Novartis currently has one of the strongest pipelines in the industry. Since the beginning of 2000, the Swiss company has launched 10 new drugs, more than twice the number of any other top pharmaceutical concern. It has another 17 drugs in development that the company hopes to bring to market in the next five years. But in an industry where failure is the norm and bringing a product to market takes a decade, Reinhardt says, “There is no room for complacency.”

Reinhardt along with Thomas Ebeling, head of Novartis’ global pharmaceutical business, and other company executives came up with The Art of Partnership program as a way to build relationships with biotech executives, lay the foundation for future deals, and raise Novartis’ profile. The commitment is a long-term one, they say. They did not expect to walk out of the event with a rash of new deals in hand. They wanted to send a message that Novartis is eager to work with the local biotech community, and that together, they can do more than they can alone.

Five years ago, Novartis was considered a staid and sleepy company. Potential biotech partners feared their discoveries might languish in the hands of the Swiss giant. But in recent years, Novartis has emerged as one of the industry’s successes. At a time when many rivals face declining revenue growth, Novartis is poised for several years of double-digit expansion. Part of Friday’s intent was to promote Novartis’ new image — dynamic, innovative, ferociously competitive, a desirable partner.

“It’s very smart,” says Janice Bourque, president of the Massachusetts Biotechnology Council. “It’s more than smart. I think it sets a tone, sends a message of engagement that is very different from the past. It says, ‘We are new, we are coming to your community, and we want to be a part of it. We don’t see ourselves as coming in and taking over. We see ourselves as a partner.” It’s a much more team-oriented approach.”

Novartis has partnerships with local companies, most notably an alliance with Vertex that could provide the biotech company with as much as $800 million for the discovery and development of eight drugs directed at targets in the kinase protein family.
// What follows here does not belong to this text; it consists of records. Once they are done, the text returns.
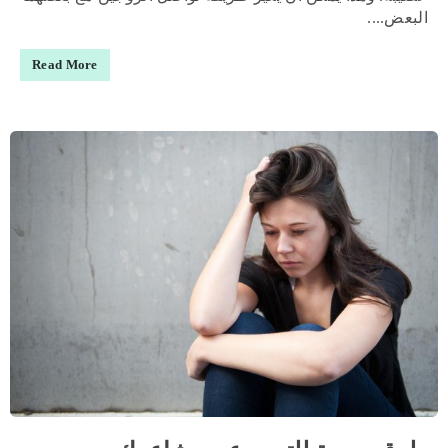
البعض....
Read More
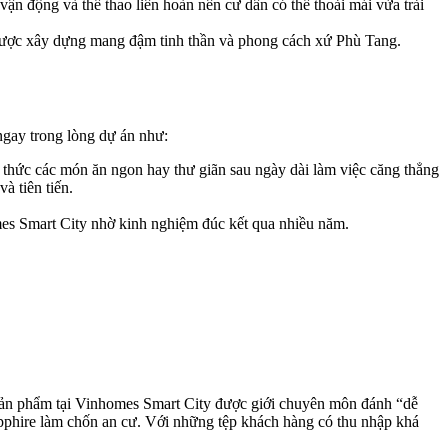
n động và thể thao liên hoàn nên cư dân có thể thoải mái vừa trải
 được xây dựng mang đậm tinh thần và phong cách xứ Phù Tang.
ngay trong lòng dự án như:
hức các món ăn ngon hay thư giãn sau ngày dài làm việc căng thẳng
à tiên tiến.
mes Smart City nhờ kinh nghiệm đúc kết qua nhiều năm.
sản phẩm tại Vinhomes Smart City được giới chuyên môn đánh “dễ
pphire làm chốn an cư. Với những tệp khách hàng có thu nhập khá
But local officials hope Novartis’ move to Cambridge means area companies will capture an increasing portion of its research dollars, especially at a time when many small firms have been battered in the public markets and are struggling to stay afloat.
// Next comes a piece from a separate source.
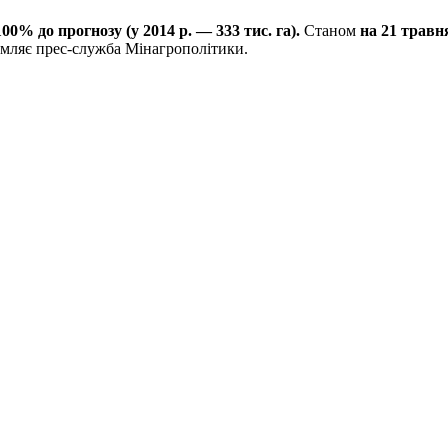
00% до прогнозу (у 2014 р. — 333 тис. га).
Станом
на 21 трав
домляє прес-служба Мінагрополітики.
And though there is no guarantee that Novartis will prove an additional source of revenue for these companies, more partnerships seems a natural outgrowth of the company’s newfound proximity to the region’s biotech community. Already, Novartis is bringing 400 jobs and investing $250 million into the research facility, which begins operations early next year. It plans to invest $4 billion here in the next 10 years.

“Biotech partnerships start with a crusader,” says Michael Lytton, a partner at venture firm Oxford Bioscience Partners. “The crusader is almost always a scientist so having several hundred Novartis scientists here can only be a good thing.”

But the challenges remain great, especially as companies seek to address the underlying causes of disease, rather than just treat the symptoms, said Mark Fishman, the Massachusetts General Hospital researcher and physician and Harvard Medical School professor who will head the new Novartis research operation. And they are not challenges that cannot be surmounted by a single company.

“We have no illusions about the challenges we face,” Fishman adds. “That’s the reason we are here — to work with you in an open and creative culture to take an idea and drive it as quickly as possible into a medicine.”